Kirchner está agora cobrando respostas do presidente Hugo Chávez para a bagagem, supostamente de propriedade de uma figura que anda nas penumbras dos negócios de petróleo na Venezuela, Guido Antonini Wilson, um novo milionário que habita no eixo Miami-Caracas. A exigência tem motivado troca de indelicadezas, sem um final decisivo. Chávez esteve em Buenos Aires na semana passada e pôs mais US$ 500 milhões na compra de títulos argentinos - agora, tem mais de US$ 5 bilhões desses papéis.

O escândalo abalroa a campanha de Cristina Kirchner por um lado delicado. A Argentina está em meio a uma séria crise energética e depende de Chávez e seu aliado, Evo Morales, para seu suprimento. A esposa de Kirchner, entretanto, vem tentando, domesticamente e em seus périplos internacionais, se desvencilhar dos abraços excessivamente apertados do presidente venezuelano. É provável que essa manobra de independência - se não é apenas um simulacro - seja em breve arquivada. É uma segunda pedra, além dos escândalos, que Cristina encontrará em um caminho que, apesar de tudo, a levará inexoravelmente à Casa Rosada.

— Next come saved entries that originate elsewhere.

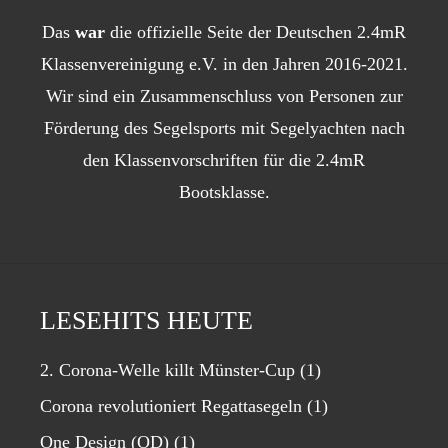
Das
war
die offizielle Seite der Deutschen 2.4mR
Klassenvereinigung e.V. in den Jahren 2016-2021.
Wir sind ein Zusammenschluss von Personen zur
Förderung des Segelsports mit Segelyachten nach
den Klassenvorschriften für die 2.4mR
Bootsklasse.
LESEHITS HEUTE
2. Corona-Welle killt Münster-Cup
(1)
Corona revolutioniert Regattasegeln
(1)
One Design (OD)
(1)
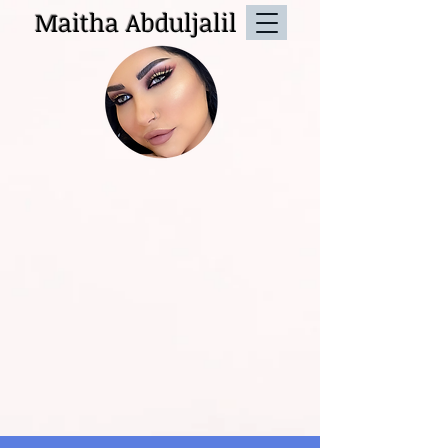
Maitha Abduljalil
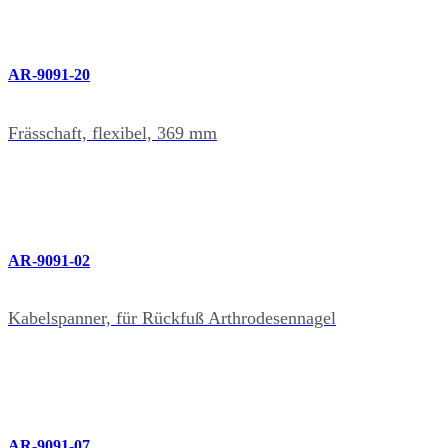
AR-9091-20
Frässchaft, flexibel, 369 mm
AR-9091-02
Kabelspanner, für Rückfuß Arthrodesennagel
AR-9091-07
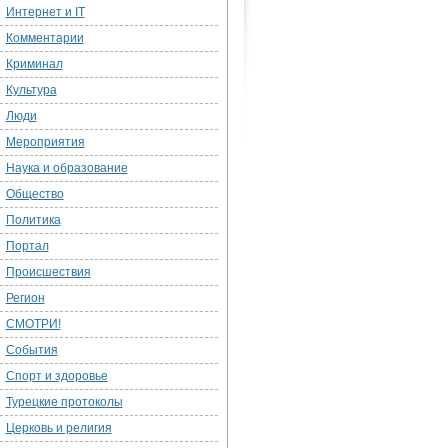
Интернет и IT
Комментарии
Криминал
Культура
Люди
Мероприятия
Наука и образование
Общество
Политика
Портал
Происшествия
Регион
СМОТРИ!
События
Спорт и здоровье
Турецкие протоколы
Церковь и религия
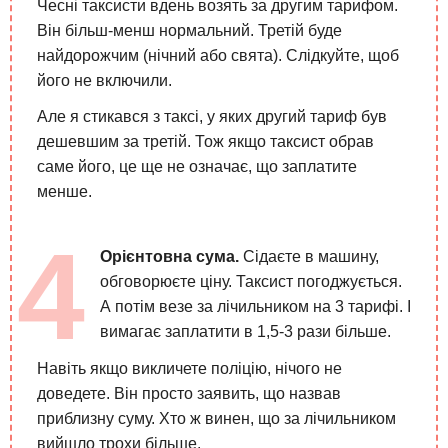
Чесні таксисти вдень возять за другим тарифом.
Він більш-менш нормальний. Третій буде
найдорожчим (нічний або свята). Слідкуйте, щоб
його не включили.
Але я стикався з таксі, у яких другий тариф був
дешевшим за третій. Тож якщо таксист обрав
саме його, це ще не означає, що заплатите
менше.
Орієнтовна сума.
Сідаєте в машину,
обговорюєте ціну. Таксист погоджується.
А потім везе за лічильником на 3 тарифі. І
вимагає заплатити в 1,5-3 рази більше.
Навіть якщо викличете поліцію, нічого не
доведете. Він просто заявить, що назвав
приблизну суму. Хто ж винен, що за лічильником
вийшло трохи більше.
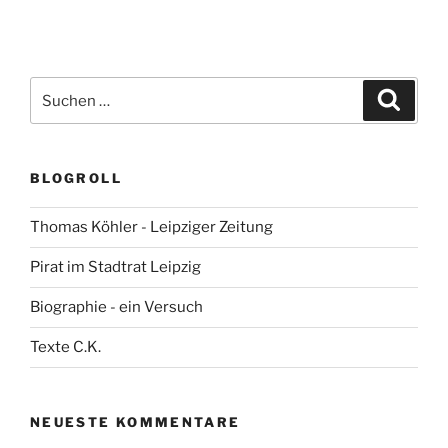
Suchen
Suche
nach:
BLOGROLL
Thomas Köhler - Leipziger Zeitung
Pirat im Stadtrat Leipzig
Biographie - ein Versuch
Texte C.K.
NEUESTE KOMMENTARE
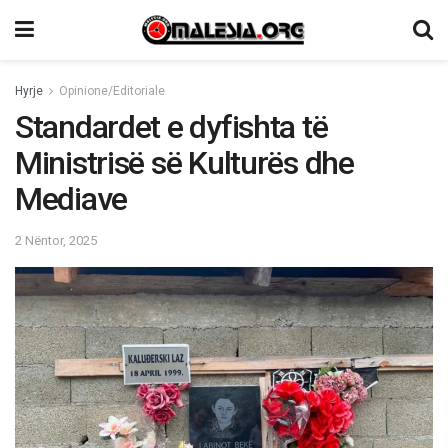
Hyrje
Opinione/Editoriale
Standardet e dyfishta të
Ministrisë së Kulturës dhe
Mediave
2 Nëntor, 2025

Cristina acredita que é hora de se aproximar dos empresários, duramente hostilizados por Néstor Kirchner, quando as circunstâncias eram propícias a sua popularidade. O erro de cálculo do congelamento prolongado das tarifas de energia, que resultou no apagão, foi um sinal claro de que algo precisa mudar neste campo. Os acenos da candidata abrem caminho para um descongelamento agora problemático, porque a inflação não se encontra em patamar confortável para o governo. Desta forma, é provável, mantendo-se tudo em família, que no mandato de Cristina os preços sejam reajustados, algo que não desautorizaria os atos de Kirchner nem sua aura de um líder duro e decidido. O congelamento de preços deve ser abrandado.

Este roteiro só tem chances de se desenvolver se os investimentos crescerem para ampliar a capacidade de produção, que já atingiu seu pico e se transformou em uma ainda suave corrida de preços. A vantagem de Cristina é poder se desvencilhar de escândalos que um governo de traços autoritários ajudou a nutrir. A desvantagem é que a herança econômica, ao contrário da tranqüila sucessão política, é pesada e pode exigir mais jogo de cintura e paciência do que a primeira-dama ostentou até agora.